Let $X$ be the curve $xy-z^2 \subset \mathbb{P}^2$, and let $f$ be the rational function $x/y$ (Edit: I'm trying to simplify this as much as possible, but of course $x$ itself isn't a rational function; my question is only about the divisor of zeros, but the same answer will tell me how to get the divisor of poles).
I am fine with the intuitive (and hand-wavy) method of computing the divisor of zeros (of $x$) by saying something like, "the line $x=0$ intersects $X$ at a single point with multiplicity 2, and so the coefficient of the point defined by their intersection (an irreducible codimension 1 subvariety) is 2."
I'm having trouble proving this in complete rigor using the definitions provided. In particular, if I have an irreducible codimension 1 subvariety $C$ in mind, I want to choose an affine open set $U \subset X$ intersecting $C$ and look at the local equation $\pi$ of $C$ in $U$. Here the ideal of $C$ in $U$ would hence be $(\pi)$, and necessarily for any $f \in k[U]$ there would be a maximal $m$ for which $f \in (\pi^m)$. The valuation of $f$ (and the coefficient of $C$ in the divisor) is defined to be $m$.

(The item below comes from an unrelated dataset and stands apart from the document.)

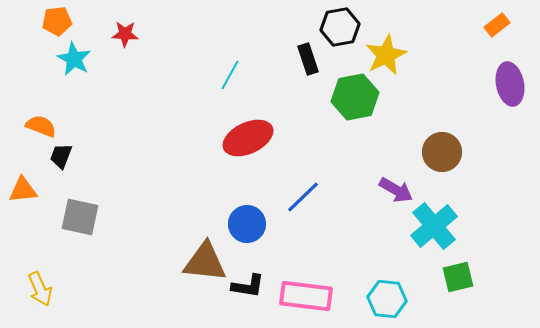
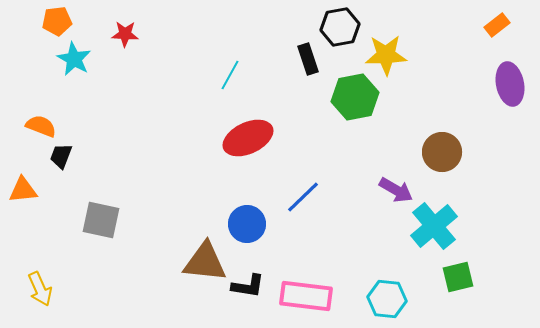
yellow star: rotated 24 degrees clockwise
gray square: moved 21 px right, 3 px down
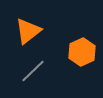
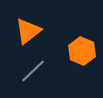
orange hexagon: moved 1 px up; rotated 12 degrees counterclockwise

So I'm trying this with $C$ simply defined by $x=0$ (as a subvariety/point of $X$). The obvious affine chart is $y=1$, and then $k[U] = k[x,z]/(x-z^2)$. So now $x \in k[U]$, and it is its own local equation. However, it appears that $x \in (x)$, but $x \not \in (x^2) = (z^4)$, so the coefficient of $C$ would be 1.
This obviously doesn't fit with my intuitive understanding of how to compute the divisor of a rational function. I think the problem may be my misunderstanding of local equations, but I haven't yet been able to pinpoint the problem. What am I doing wrong?